Dow 20,000? It's Not That Difficult
06/12/2013 8:30 am EST
The media rarely considers the power of compounding when making its forecasts. Put simply, the market doesn't have to grow that much to reach 20,000 by 2020, says Daniel Wiener.
I'm talking about the market with Dan Wiener. Hi Dan and thanks for stopping by.
Now as we sit here, the market is over 15,000. It seems to be going up just about every day, 15 out of the last 19 sessions or something. Recently, The New York Times had an article, "Dow 20,000 by 2020." Are you a believer?
Right, I love that.
Are you a believer?
I love these round numbers, because it is a little depressing that the financial press doesn't do the math, Maybe they don't know how to do it. But 20,000 on the Dow sounds fantastic.
As we are talking, the Dow is at around 15,200, so 20,000 sounds great, but you know, 2020 is almost seven years away. Do you know what that compounds out at?
Is it around 6%?
What is it?
4.1% is all you need to compound over seven years to get to 20,000 in 2020. I don't consider that a very outrageous forecast, but to just use this number 20,000...it sounds sexy, it sounds great.
I think the other thing that people are not realizing until you do the math is, as we hit these 1,000 mark levels, these sort of hurdles on the Dow, getting to the next 1,000 gets easier every time, right? The percentage goes down every time. We only need, I believe around a 6% return to get over 16,000. That doesn't sound so outrageous.
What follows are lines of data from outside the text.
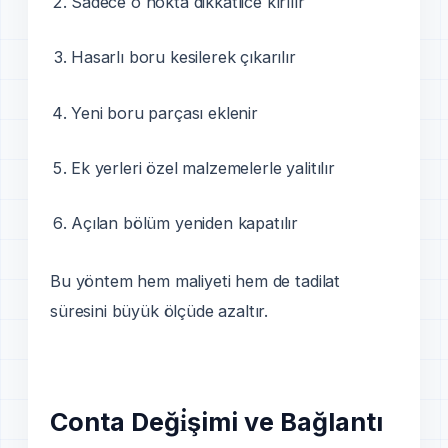
Sadece o nokta dikkatlice kırılır
Hasarlı boru kesilerek çıkarılır
Yeni boru parçası eklenir
Ek yerleri özel malzemelerle yalitılır
Açılan bölüm yeniden kapatılır
Bu yöntem hem maliyeti hem de tadilat
süresini büyük ölçüde azaltır.
Conta Deği̇şimi ve Bağlantı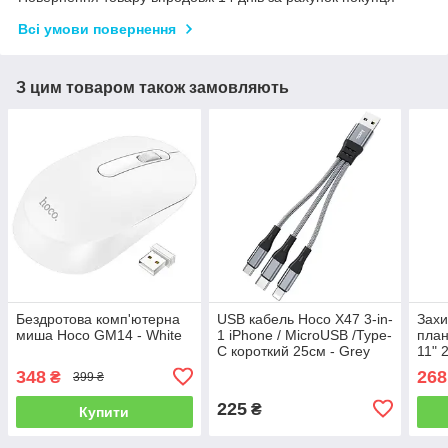
Всі умови повернення
З цим товаром також замовляють
Бездротова комп'ютерна
USB кабель Hoco X47 3-in-
Захи
миша Hoco GM14 - White
1 iPhone / MicroUSB /Type-
план
C короткий 25см - Grey
11" 
A290
348
268
₴
399 ₴
225
₴
Купити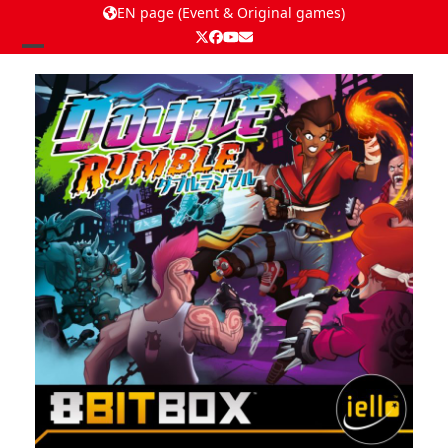
EN page (Event & Original games)
Twitter
Facebook
YouTube
Email
Open
Close
mobile
mobile
menu
menu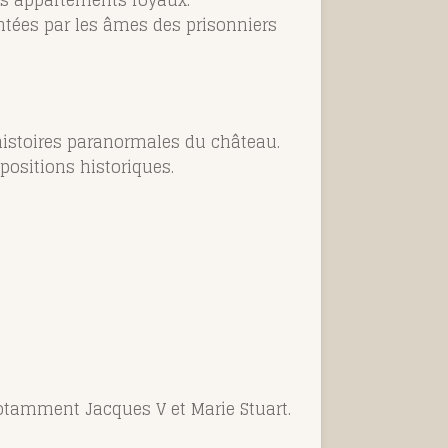
des appartements royaux.
ntées par les âmes des prisonniers
histoires paranormales du château.
positions historiques.
notamment Jacques V et Marie Stuart.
No, but do you think...I mean, is your gut feeling right now that the market is overvalued, or do you still think that fundamentally earnings are not barn burners right now? I mean, if earnings continue going up and as the economy gets better, one would think that the earnings would really start going up again, so the market should be able to go up even further.
Well, first of all, the market is a discounting mechanism, so in the market investors are looking ahead and saying there is better news coming, earnings are still growing.
We don't have the kind of speedy growth that we saw in the beginning of the recovery, but I believe the last time you and I spoke, I said investors have to get beyond the expectation that they are going to see double-digit earnings growth quarter after quarter. That is not what happens as the economy has expanded, has begun to recover, or as I would say has recovered pretty much everywhere except in the employment situation. So you will see growing earnings, but not growing super-fast.
A nice, calm growth in the economy may not help jobs a lot, but it certainly doesn't get you into an overheated situation. We have got no inflation in the economy; we have very low interest rates, and that also is one of the reasons you are going to see stock prices continue to go up, or at least remain at these high levels, because the competition from bonds is nonexistent.